Supplied material:
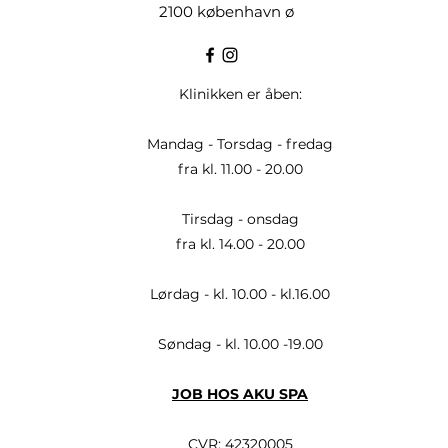
2100 københavn ø
Klinikken er åben:
Mandag - Torsdag - fredag
fra kl. 11.00 - 20.00
Tirsdag - onsdag
fra kl. 14.00 - 20.00
Lørdag -
kl. 10.00 - kl.16.00
Søndag - kl. 10.00 -19.00
JOB HOS AKU SPA
CVR: 42320005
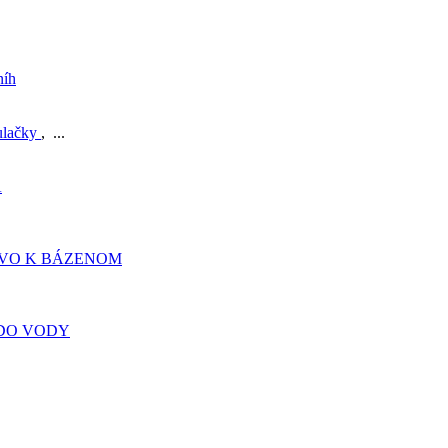
níh
ulačky
, ...
A
TVO K BÁZENOM
DO VODY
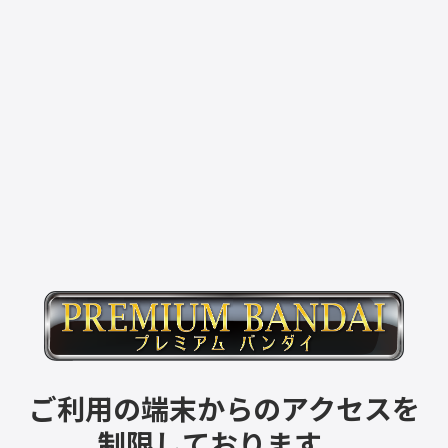
ご利用の端末からのアクセスを
制限しております。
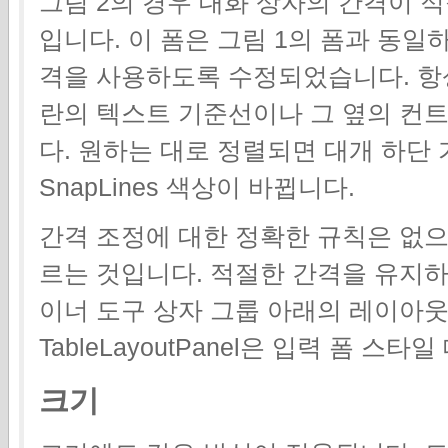
그림 2의 경우 대화 상자의 간격이 
입니다. 이 폼은 그림 1의 폼과 동일하
격을 사용하도록 수정되었습니다. 항
란의 텍스트 기준선이나 그 옆의 컨
다. 원하는 대로 정렬되면 대개 하단
SnapLines 색상이 바뀝니다.
간격 조정에 대한 정확한 규칙은 없으나 
르는 것입니다. 적절한 간격을 유지하
이너 도구 상자 그룹 아래의 레이아웃
TableLayoutPanel은 입력 폼 
크기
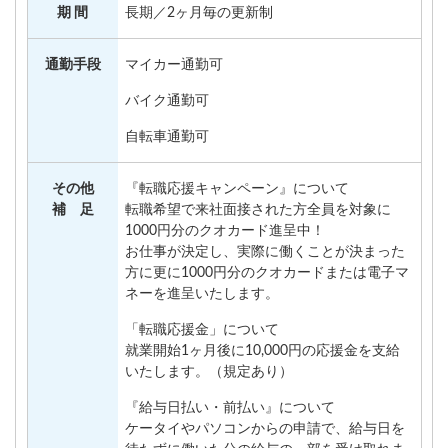
期 間
長期／2ヶ月毎の更新制
通勤手段
マイカー通勤可
バイク通勤可
自転車通勤可
その他
『転職応援キャンペーン』について
補 足
転職希望で来社面接された方全員を対象に
1000円分のクオカード進呈中！
お仕事が決定し、実際に働くことが決まった
方に更に1000円分のクオカードまたは電子マ
ネーを進呈いたします。
「転職応援金」について
就業開始1ヶ月後に10,000円の応援金を支給
いたします。（規定あり）
『給与日払い・前払い』について
ケータイやパソコンからの申請で、給与日を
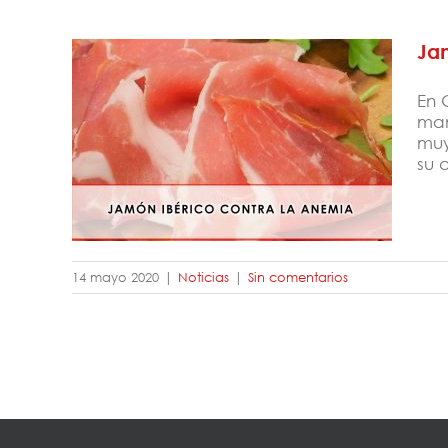
Ja
En 
man
muy
Jamón ibérico contra la anemia
su 
14 mayo 2020
|
Noticias
|
Sin comentarios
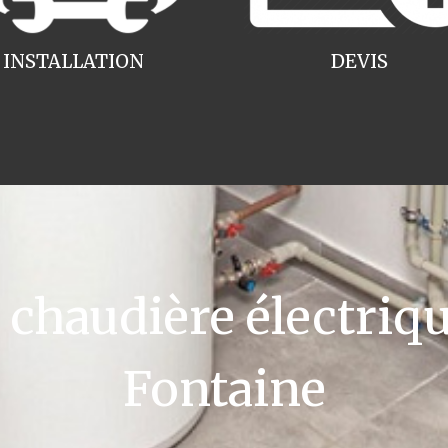
INSTALLATION
DEVIS
haudière électriqu
Fontaine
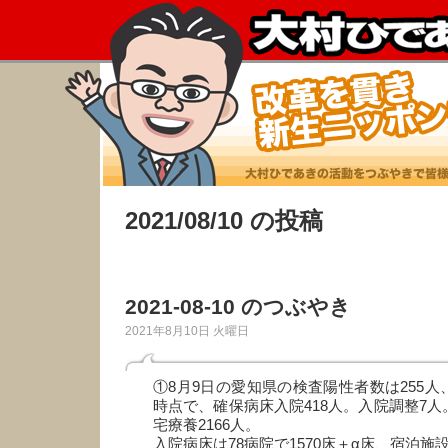
2021/08/10 の投稿
2021-08-10 のつぶやき
2021年8月10日 火曜日
①8月9日の愛知県の検査陽性者数は255人
時点で、確保病床入院418人。入院調整7人
宅療養2166人。
入院病床は78病院で1570床＋α床、宿泊施設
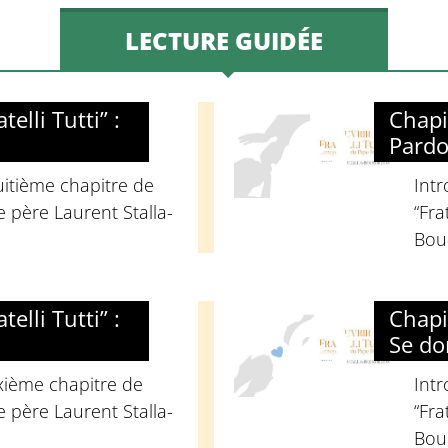
LECTURE GUIDÉE
elli Tutti” :
Chapit
Pardo
uitième chapitre de
Int
 le père Laurent Stalla-
“Fra
Bour
elli Tutti” :
Chapit
Se do
ixième chapitre de
Int
 le père Laurent Stalla-
“Fra
Bour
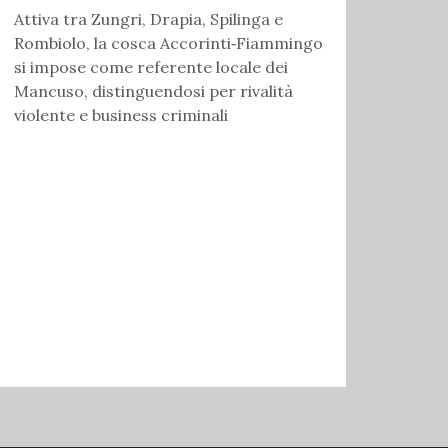
Attiva tra Zungri, Drapia, Spilinga e
Rombiolo, la cosca Accorinti‑Fiammingo
si impose come referente locale dei
Mancuso, distinguendosi per rivalità
violente e business criminali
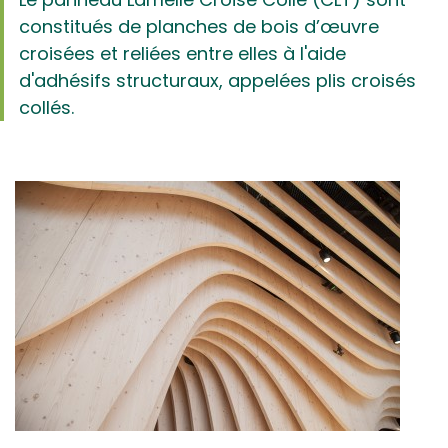
constitués de planches de bois d’œuvre
croisées et reliées entre elles à l'aide
d'adhésifs structuraux, appelées plis croisés
collés.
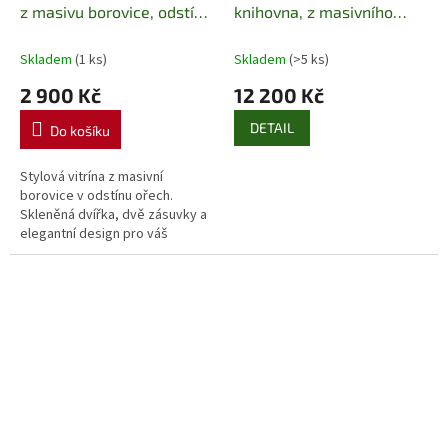
z masivu borovice, odstín
knihovna, z masivního
ořech skladem
dřeva borovice KW117
pacyg
Skladem
(1 ks)
Skladem
(>5 ks)
2 900 Kč
12 200 Kč
DETAIL
Do košíku
Stylová vitrína z masivní
borovice v odstínu ořech.
Skleněná dvířka, dvě zásuvky a
elegantní design pro váš
domov.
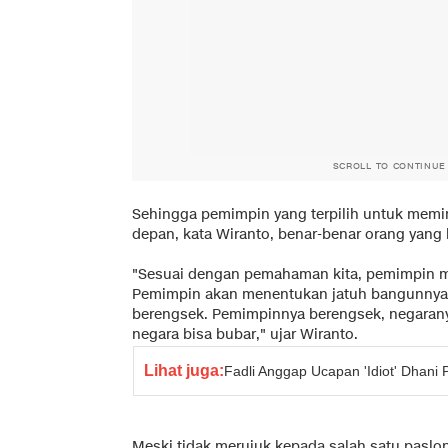
SCROLL TO CONTINUE
Sehingga pemimpin yang terpilih untuk memim
depan, kata Wiranto, benar-benar orang yang 
"Sesuai dengan pemahaman kita, pemimpin m
Pemimpin akan menentukan jatuh bangunnya 
berengsek. Pemimpinnya berengsek, negarany
negara bisa bubar," ujar Wiranto.
Lihat juga:
Fadli Anggap Ucapan 'Idiot' Dhani P
Meski tidak merujuk kepada salah satu pasl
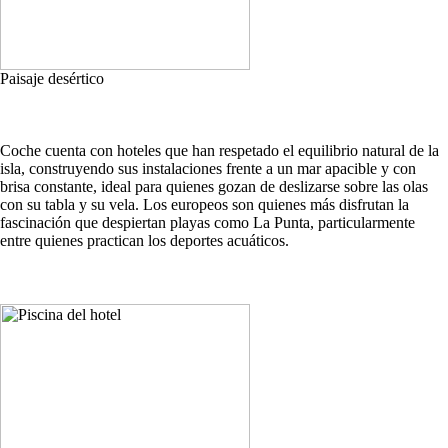
Paisaje desértico
Coche cuenta con hoteles que han respetado el equilibrio natural de la
isla, construyendo sus instalaciones frente a un mar apacible y con
brisa constante, ideal para quienes gozan de deslizarse sobre las olas
con su tabla y su vela. Los europeos son quienes más disfrutan la
fascinación que despiertan playas como La Punta, particularmente
entre quienes practican los deportes acuáticos.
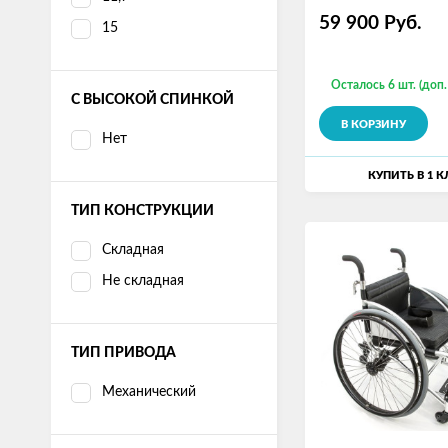
59 900
Руб.
15
Осталось 6 шт. (доп.
С ВЫСОКОЙ СПИНКОЙ
В КОРЗИНУ
Нет
КУПИТЬ В 1 
ТИП КОНСТРУКЦИИ
Складная
Не складная
ТИП ПРИВОДА
Механический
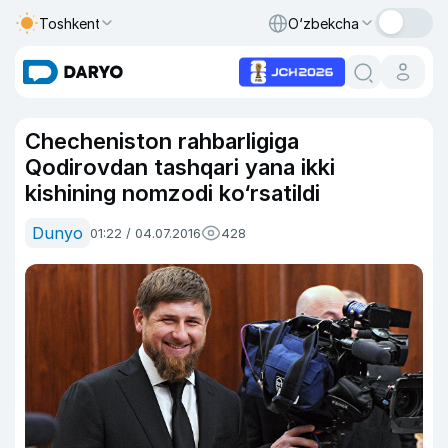
Toshkent
O‘zbekcha
Checheniston rahbarligiga
Qodirovdan tashqari yana ikki
kishining nomzodi ko‘rsatildi
Dunyo
01:22 / 04.07.2016
428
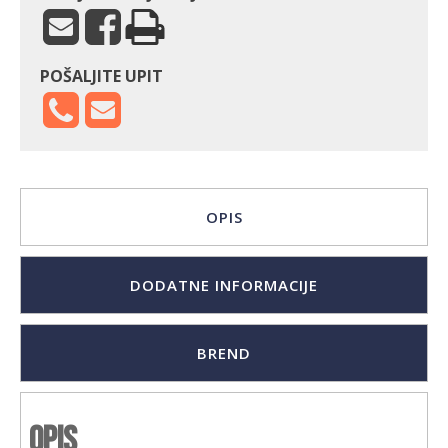
POŠALJITE UPIT
OPIS
DODATNE INFORMACIJE
BREND
Opis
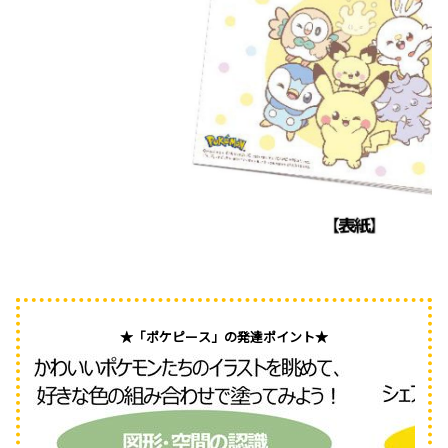
★「ポケピース」の発達ポイント★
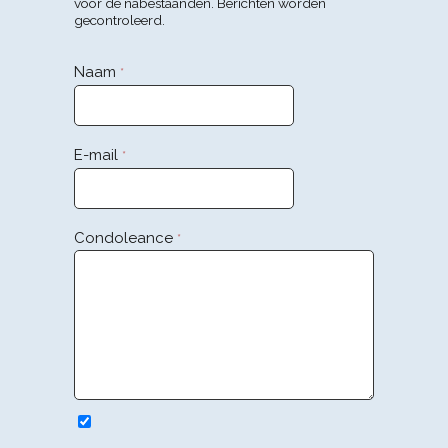
voor de nabestaanden. Berichten worden
gecontroleerd.
Naam
*
E-mail
*
Condoleance
*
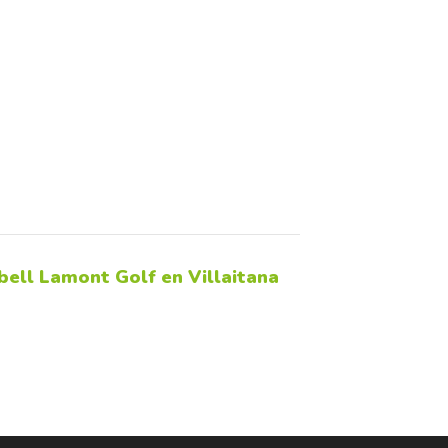
ell Lamont Golf en Villaitana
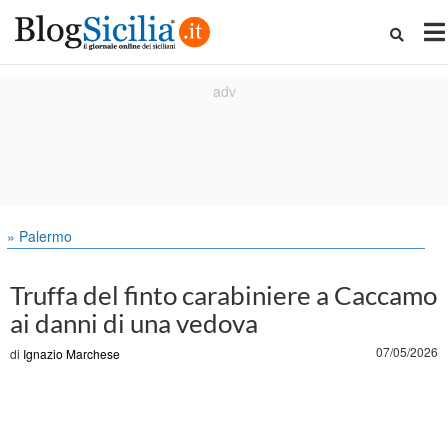
» Palermo
Truffa del finto carabiniere a Caccamo
ai danni di una vedova
07/05/2026
di
Ignazio Marchese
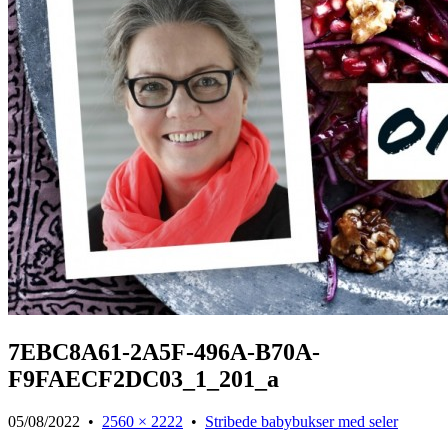
7EBC8A61-2A5F-496A-B70A-
F9FAECF2DC03_1_201_a
05/08/2022
•
2560 × 2222
•
Stribede babybukser med seler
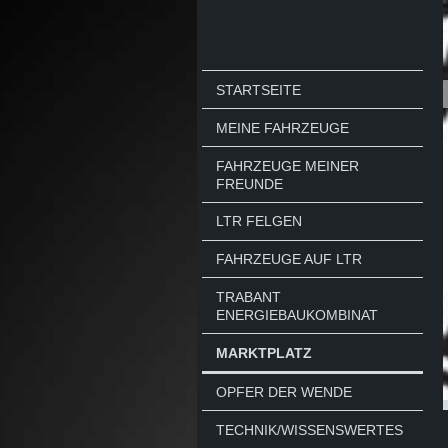
STARTSEITE
MEINE FAHRZEUGE
FAHRZEUGE MEINER
FREUNDE
LTR FELGEN
FAHRZEUGE AUF LTR
TRABANT
ENERGIEBAUKOMBINAT
MARKTPLATZ
OPFER DER WENDE
TECHNIK/WISSENSWERTES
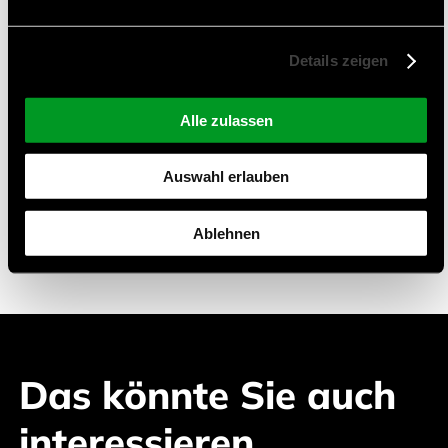
Industrie
Automotive
Details zeigen
Telecommunication
Consumer
Alle zulassen
Zertifizierungen und Qualitätsmanagement
Auswahl erlauben
ISO 9001:2015
Ablehnen
ISO 14001:2015
Das könnte Sie auch
interessieren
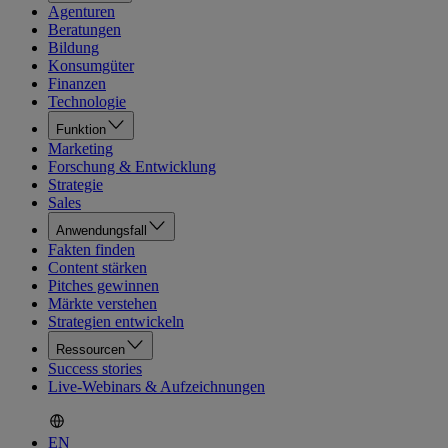
Agenturen
Beratungen
Bildung
Konsumgüter
Finanzen
Technologie
Funktion
Marketing
Forschung & Entwicklung
Strategie
Sales
Anwendungsfall
Fakten finden
Content stärken
Pitches gewinnen
Märkte verstehen
Strategien entwickeln
Ressourcen
Success stories
Live-Webinars & Aufzeichnungen
EN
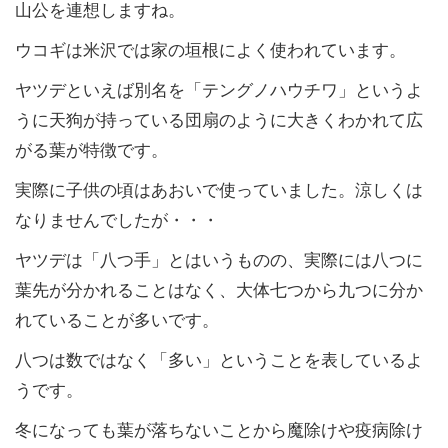
山公を連想しますね。
ウコギは米沢では家の垣根によく使われています。
ヤツデといえば別名を「テングノハウチワ」というよ
うに天狗が持っている団扇のように大きくわかれて広
がる葉が特徴です。
実際に子供の頃はあおいで使っていました。涼しくは
なりませんでしたが・・・
ヤツデは「八つ手」とはいうものの、実際には八つに
葉先が分かれることはなく、大体七つから九つに分か
れていることが多いです。
八つは数ではなく「多い」ということを表しているよ
うです。
冬になっても葉が落ちないことから魔除けや疫病除け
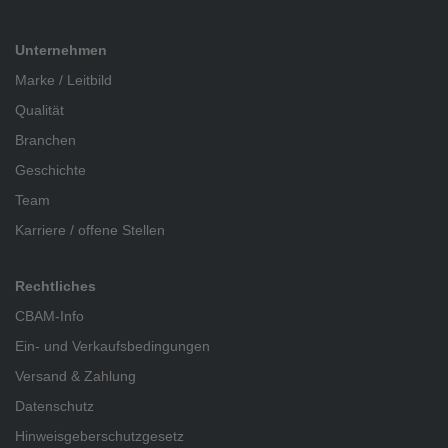
Unternehmen
Marke / Leitbild
Qualität
Branchen
Geschichte
Team
Karriere / offene Stellen
Rechtliches
CBAM-Info
Ein- und Verkaufsbedingungen
Versand & Zahlung
Datenschutz
Hinweisgeberschutzgesetz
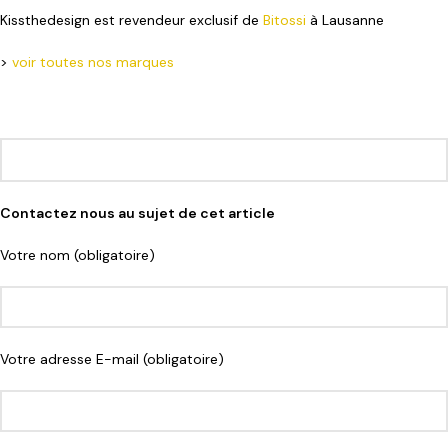
Kissthedesign est revendeur exclusif de
Bitossi
à Lausanne
>
voir toutes nos marques
Contactez nous au sujet de cet article
Votre nom (obligatoire)
Votre adresse E-mail (obligatoire)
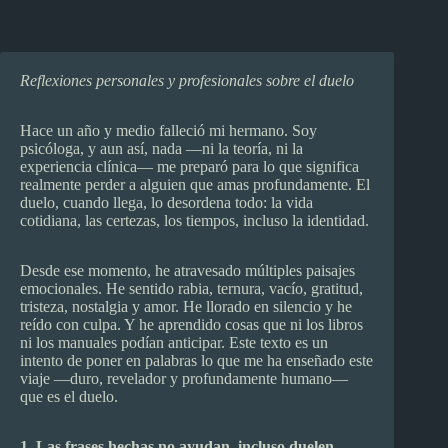
Reflexiones personales y profesionales sobre el duelo
Hace un año y medio falleció mi hermano. Soy
psicóloga, y aun así, nada —ni la teoría, ni la
experiencia clínica— me preparó para lo que significa
realmente perder a alguien que amas profundamente. El
duelo, cuando llega, lo desordena todo: la vida
cotidiana, las certezas, los tiempos, incluso la identidad.
Desde ese momento, he atravesado múltiples paisajes
emocionales. He sentido rabia, ternura, vacío, gratitud,
tristeza, nostalgia y amor. He llorado en silencio y he
reído con culpa. Y he aprendido cosas que ni los libros
ni los manuales podían anticipar. Este texto es un
intento de poner en palabras lo que me ha enseñado este
viaje —duro, revelador y profundamente humano—
que es el duelo.
1. Las frases hechas no ayudan, incluso duelen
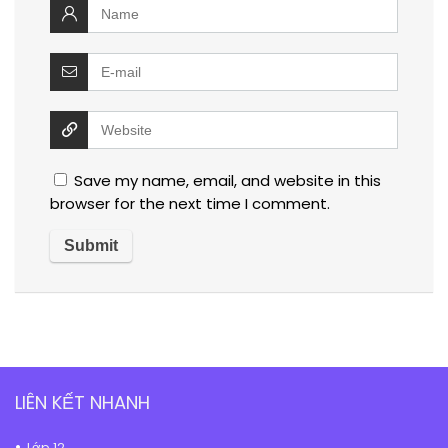
Save my name, email, and website in this
browser for the next time I comment.
LIÊN KẾT NHANH
Lớp 12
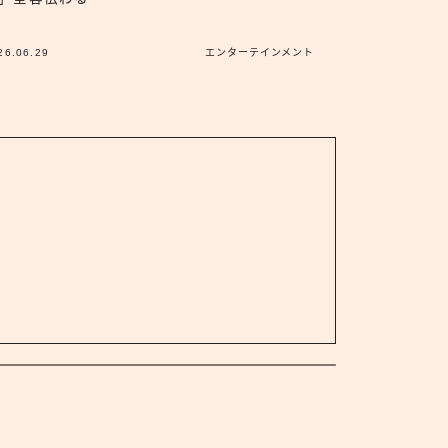
26.06.29
エンターテインメント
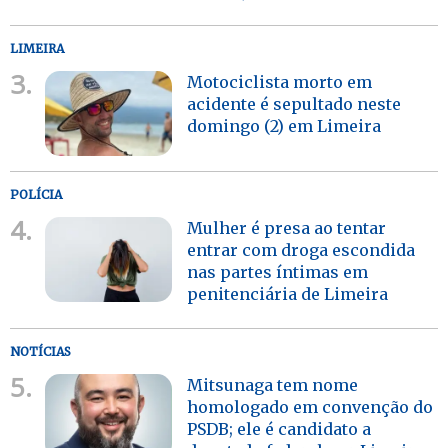
LIMEIRA
3.
Motociclista morto em
acidente é sepultado neste
domingo (2) em Limeira
POLÍCIA
4.
Mulher é presa ao tentar
entrar com droga escondida
nas partes íntimas em
penitenciária de Limeira
NOTÍCIAS
5.
Mitsunaga tem nome
homologado em convenção do
PSDB; ele é candidato a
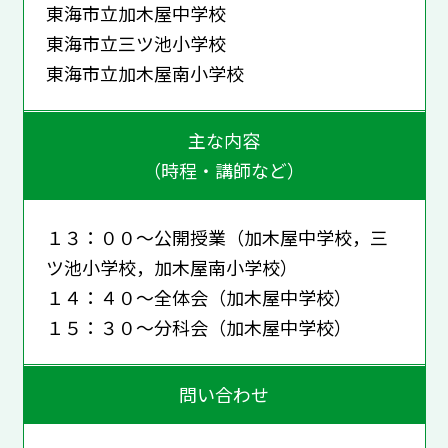
東海市立加木屋中学校
東海市立三ツ池小学校
東海市立加木屋南小学校
主な内容
（時程・講師など）
１３：００～公開授業（加木屋中学校，三
ツ池小学校，加木屋南小学校）
１４：４０～全体会（加木屋中学校）
１５：３０～分科会（加木屋中学校）
問い合わせ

Activity: Only the lines above starting with the line with "Fakten finden" and going on through the line with "Desde ese momento, he" belong in the answer; repeat them exactly, minus any picture.

Exercise answer:
Fakten finden
Content stärken
Pitches gewinnen
Märkte verstehen
Strategien entwickeln
Ressourcen
Success stories
Live-Webinars & Aufzeichnungen
EN
山公を連想しますね。
ウコギは米沢では家の垣根によく使われています。
ヤツデといえば別名を「テングノハウチワ」というよ
うに天狗が持っている団扇のように大きくわかれて広
がる葉が特徴です。
実際に子供の頃はあおいで使っていました。涼しくは
なりませんでしたが・・・
ヤツデは「八つ手」とはいうものの、実際には八つに
葉先が分かれることはなく、大体七つから九つに分か
れていることが多いです。
八つは数ではなく「多い」ということを表しているよ
うです。
冬になっても葉が落ちないことから魔除けや疫病除け
Unternehmen
Marke / Leitbild
Qualität
Branchen
Geschichte
Team
Karriere / offene Stellen
Rechtliches
CBAM-Info
Ein- und Verkaufsbedingungen
Versand & Zahlung
Datenschutz
Hinweisgeberschutzgesetz
Kissthedesign est revendeur exclusif de
Bitossi
à Lausanne
>
voir toutes nos marques
Contactez nous au sujet de cet article
Votre nom (obligatoire)
Votre adresse E-mail (obligatoire)
Reflexiones personales y profesionales sobre el duelo
Hace un año y medio falleció mi hermano. Soy
psicóloga, y aun así, nada —ni la teoría, ni la
experiencia clínica— me preparó para lo que significa
realmente perder a alguien que amas profundamente. El
duelo, cuando llega, lo desordena todo: la vida
cotidiana, las certezas, los tiempos, incluso la identidad.
Desde ese momento, he atravesado múltiples paisajes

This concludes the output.